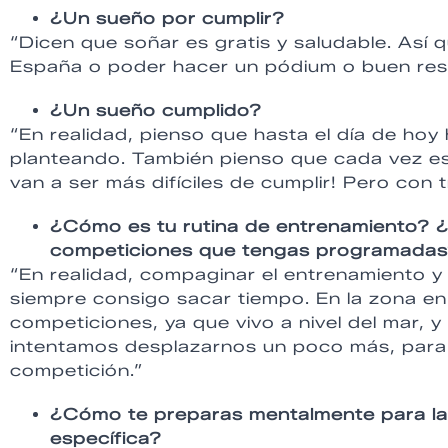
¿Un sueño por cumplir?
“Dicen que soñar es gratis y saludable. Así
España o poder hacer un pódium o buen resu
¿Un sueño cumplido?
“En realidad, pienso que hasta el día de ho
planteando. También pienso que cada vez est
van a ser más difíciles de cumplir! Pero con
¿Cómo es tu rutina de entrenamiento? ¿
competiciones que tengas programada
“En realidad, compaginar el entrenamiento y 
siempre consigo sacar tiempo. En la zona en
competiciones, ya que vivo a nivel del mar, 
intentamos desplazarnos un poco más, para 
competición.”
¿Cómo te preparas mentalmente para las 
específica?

+-------+

Wherever the line holding "España o poder hacer un pódium o buen resu" falls in the entries above, copy exactly from it through the line holding "el entrenamiento y", inclusive, and add nothing.

España o poder hacer un pódium o buen resu
¿Un sueño cumplido?
“En realidad, pienso que hasta el día de ho
planteando. También pienso que cada vez est
van a ser más difíciles de cumplir! Pero con
¿Cómo es tu rutina de entrenamiento? ¿
competiciones que tengas programada
“En realidad, compaginar el entrenamiento y 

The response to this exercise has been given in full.